■ **Your instructions**
Pictures are to be left out, but please repeat each record exactly.

--- Source data ---

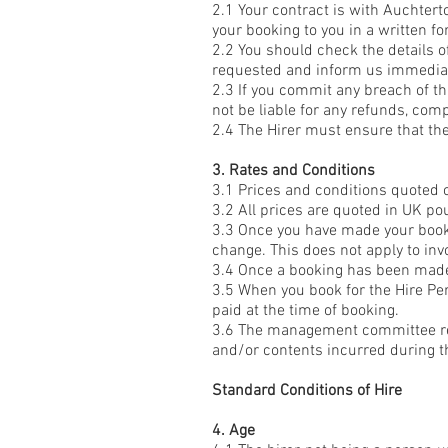
2.1 Your contract is with Auchtert
your booking to you in a written for
2.2 You should check the details of
requested and inform us immediate
2.3 If you commit any breach of th
not be liable for any refunds, com
2.4 The Hirer must ensure that th
3. Rates and Conditions
3.1 Prices and conditions quoted 
3.2 All prices are quoted in UK po
3.3 Once you have made your bookin
change. This does not apply to inv
3.4 Once a booking has been made,
3.5 When you book for the Hire Per
paid at the time of booking.
3.6 The management committee res
and/or contents incurred during th
Standard Conditions of Hire
4. Age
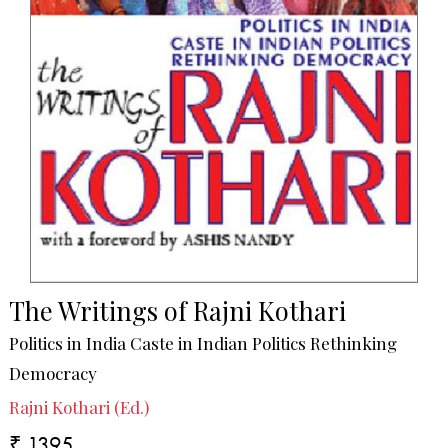
The Writings of Rajni Kothari
Politics in India Caste in Indian Politics Rethinking
Democracy
Rajni Kothari (Ed.)
₹ 1395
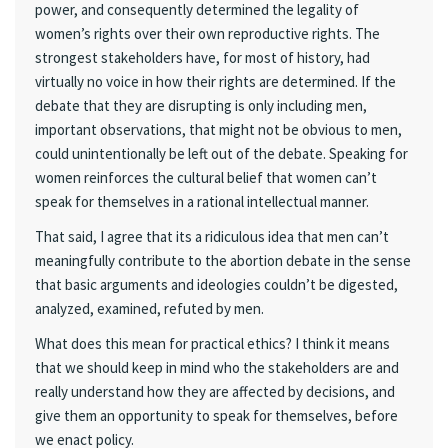
power, and consequently determined the legality of
women’s rights over their own reproductive rights. The
strongest stakeholders have, for most of history, had
virtually no voice in how their rights are determined. If the
debate that they are disrupting is only including men,
important observations, that might not be obvious to men,
could unintentionally be left out of the debate. Speaking for
women reinforces the cultural belief that women can’t
speak for themselves in a rational intellectual manner.
That said, I agree that its a ridiculous idea that men can’t
meaningfully contribute to the abortion debate in the sense
that basic arguments and ideologies couldn’t be digested,
analyzed, examined, refuted by men.
What does this mean for practical ethics? I think it means
that we should keep in mind who the stakeholders are and
really understand how they are affected by decisions, and
give them an opportunity to speak for themselves, before
we enact policy.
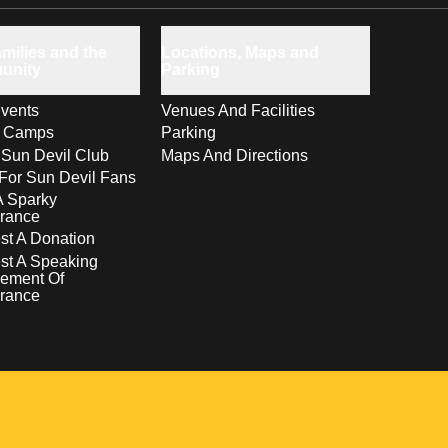
milies and the
Locations, Maps and
unity
Parking
vents
Venues And Facilities
s Camps
Parking
 Sun Devil Club
Maps And Directions
For Sun Devil Fans
A Sparky
rance
t A Donation
st A Speaking
ement Of
rance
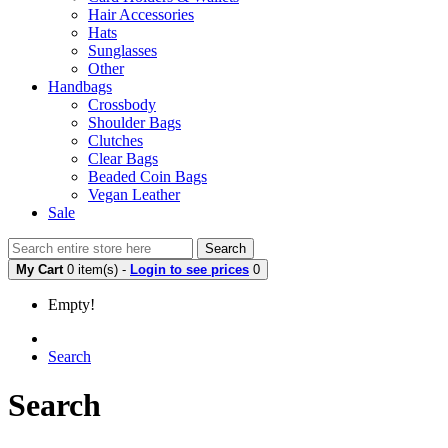
Hair Accessories
Hats
Sunglasses
Other
Handbags
Crossbody
Shoulder Bags
Clutches
Clear Bags
Beaded Coin Bags
Vegan Leather
Sale
Search
My Cart
0 item(s) -
Login to see prices
0
Empty!
Search
Search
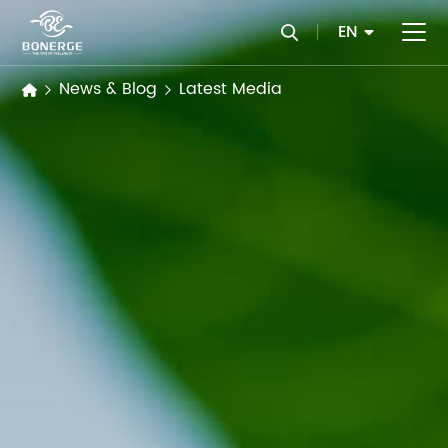
EN
News & Blog
Latest Media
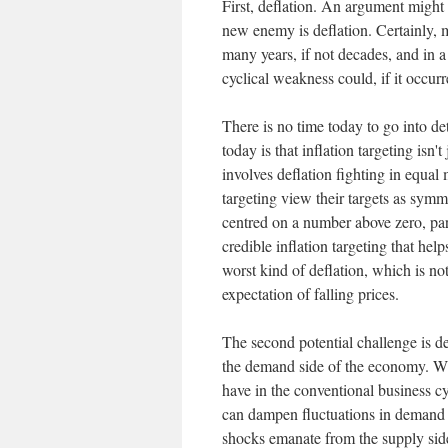
First, deflation. An argument might 
new enemy is deflation. Certainly, m
many years, if not decades, and in 
cyclical weakness could, if it occur
There is no time today to go into de
today is that inflation targeting isn't 
involves deflation fighting in equal
targeting view their targets as symme
centred on a number above zero, part
credible inflation targeting that hel
worst kind of deflation, which is no
expectation of falling prices.
The second potential challenge is d
the demand side of the economy. Wh
have in the conventional business c
can dampen fluctuations in demand a
shocks emanate from the supply side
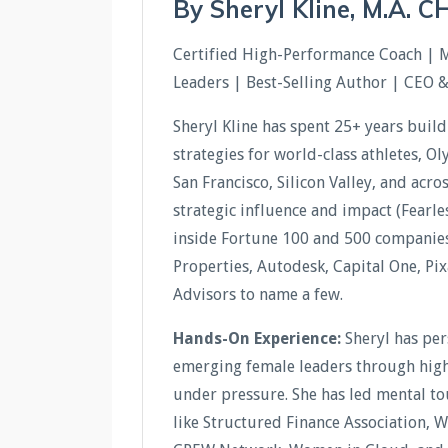
By Sheryl Kline, M.A. 
Certified High-Performance Coach | 
Leaders | Best-Selling Author | CEO 
Sheryl Kline has spent 25+ years buil
strategies for world-class athletes, O
San Francisco, Silicon Valley, and acr
strategic influence and impact (Fear
inside Fortune 100 and 500 companies 
Properties, Autodesk, Capital One, Pi
Advisors to name a few.
Hands-On Experience:
Sheryl has pe
emerging female leaders through high-
under pressure. She has led mental t
like Structured Finance Association, 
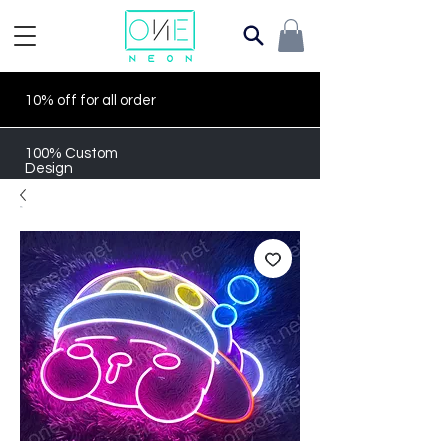
10% off for all order
100% Custom
Design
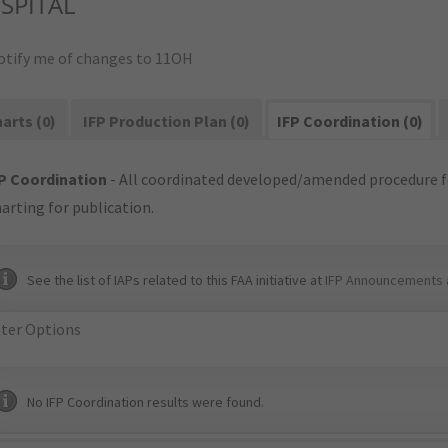
SPITAL
otify me of changes to 11OH
arts (0)
IFP Production Plan (0)
IFP Coordination (0)
P Coordination
- All coordinated developed/amended procedure f
arting for publication.
See the list of IAPs related to this FAA initiative at
IFP Announcements 
lter Options
No IFP Coordination results were found.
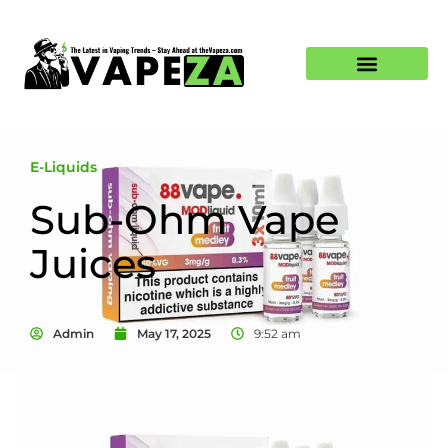
E-Liquids
Sub-Ohm Vape
Juices
Admin
May 17, 2025
9:52 am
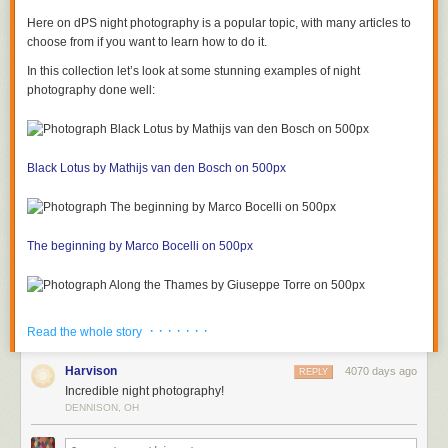
Here on dPS night photography is a popular topic, with many articles to
choose from if you want to learn how to do it.
In this collection let’s look at some stunning examples of night
photography done well:
Black Lotus by Mathijs van den Bosch on 500px
The beginning by Marco Bocelli on 500px
Along the Thames by Giuseppe Torre on 500px
· · · · · · ·
Read the whole story
Harvison
4070 days ago
REPLY
Incredible night photography!
In New Orleans by Boberic Photography on 500px
DENNISON, OH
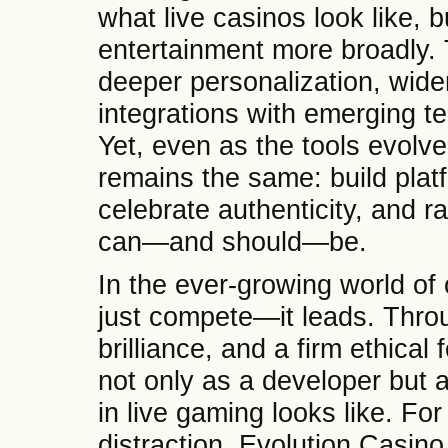
what live casinos look like, b
entertainment more broadly. T
deeper personalization, wide
integrations with emerging te
Yet, even as the tools evolv
remains the same: build platf
celebrate authenticity, and r
can—and should—be.
In the ever-growing world of 
just compete—it leads. Throu
brilliance, and a firm ethical
not only as a developer but 
in live gaming looks like. F
distraction, Evolution Casino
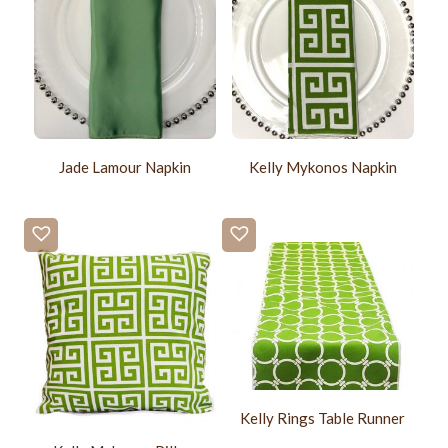
Jade Lamour Napkin
Kelly Mykonos Napkin
Kelly Rings Table Runner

---

■ **Answer section**
2.1 Your contract is with Auchtert
your booking to you in a written for
2.2 You should check the details of
requested and inform us immediate
2.3 If you commit any breach of th
not be liable for any refunds, com
2.4 The Hirer must ensure that th
3. Rates and Conditions
3.1 Prices and conditions quoted 
3.2 All prices are quoted in UK po
3.3 Once you have made your bookin
change. This does not apply to inv
3.4 Once a booking has been made,
3.5 When you book for the Hire Per
paid at the time of booking.
3.6 The management committee res
and/or contents incurred during th
Standard Conditions of Hire
4. Age
The Writings of Rajni Kothari
Politics in India Caste in Indian Politics Rethinking
Democracy
Rajni Kothari (Ed.)
₹ 1395
power, and consequently determined the legality of
women’s rights over their own reproductive rights. The
strongest stakeholders have, for most of history, had
virtually no voice in how their rights are determined. If the
debate that they are disrupting is only including men,
important observations, that might not be obvious to men,
could unintentionally be left out of the debate. Speaking for
women reinforces the cultural belief that women can’t
speak for themselves in a rational intellectual manner.
That said, I agree that its a ridiculous idea that men can’t
meaningfully contribute to the abortion debate in the sense
that basic arguments and ideologies couldn’t be digested,
analyzed, examined, refuted by men.
What does this mean for practical ethics? I think it means
that we should keep in mind who the stakeholders are and
really understand how they are affected by decisions, and
give them an opportunity to speak for themselves, before
we enact policy.
milies and the
Locations, Maps and
unity
Parking
vents
Venues And Facilities
s Camps
Parking
 Sun Devil Club
Maps And Directions
For Sun Devil Fans
A Sparky
rance
t A Donation
st A Speaking
ement Of
rance
Hair Accessories
Hats
Sunglasses
Other
Handbags
Crossbody
Shoulder Bags
Clutches
Clear Bags
Beaded Coin Bags
Vegan Leather
Sale
Search
My Cart
0 item(s) -
Login to see prices
0
Empty!
Search
Search
EN
News & Blog
Latest Media
First, deflation. An argument might 
new enemy is deflation. Certainly, m
many years, if not decades, and in 
cyclical weakness could, if it occur
There is no time today to go into de
today is that inflation targeting isn't 
involves deflation fighting in equal
targeting view their targets as symme
centred on a number above zero, part
credible inflation targeting that hel
worst kind of deflation, which is no
expectation of falling prices.
The second potential challenge is d
the demand side of the economy. Wh
have in the conventional business c
can dampen fluctuations in demand a
shocks emanate from the supply side
By Sheryl Kline, M.A. 
Certified High-Performance Coach | 
Leaders | Best-Selling Author | CEO 
Sheryl Kline has spent 25+ years buil
strategies for world-class athletes, O
San Francisco, Silicon Valley, and acr
strategic influence and impact (Fear
inside Fortune 100 and 500 companies 
Properties, Autodesk, Capital One, Pi
Advisors to name a few.
Hands-On Experience:
Sheryl has pe
emerging female leaders through high-
under pressure. She has led mental t
like Structured Finance Association, 
10% off for all order
100% Custom
Design
SPITAL
otify me of changes to 11OH
arts (0)
IFP Production Plan (0)
IFP Coordination (0)
P Coordination
- All coordinated developed/amended procedure f
arting for publication.
See the list of IAPs related to this FAA initiative at
IFP Announcements 
lter Options
No IFP Coordination results were found.
E-Liquids
Sub-Ohm Vape
Juices
Admin
May 17, 2025
9:52 am
Here on dPS night photography is a popular topic, with many articles to
choose from if you want to learn how to do it.
In this collection let’s look at some stunning examples of night
photography done well:
Black Lotus by Mathijs van den Bosch on 500px
The beginning by Marco Bocelli on 500px
Along the Thames by Giuseppe Torre on 500px
· · · · · · ·
Read the whole story
Harvison
4070 days ago
REPLY
Incredible night photography!
In New Orleans by Boberic Photography on 500px
DENNISON, OH
what live casinos look like, b
entertainment more broadly. T
deeper personalization, wide
integrations with emerging te
Yet, even as the tools evolv
remains the same: build platf
celebrate authenticity, and r
can—and should—be.
In the ever-growing world of 
just compete—it leads. Throu
brilliance, and a firm ethical
not only as a developer but 
in live gaming looks like. F
distraction, Evolution Casino
Jade Lamour Napkin
Kelly Mykonos Napkin
Kelly Rings Table Runner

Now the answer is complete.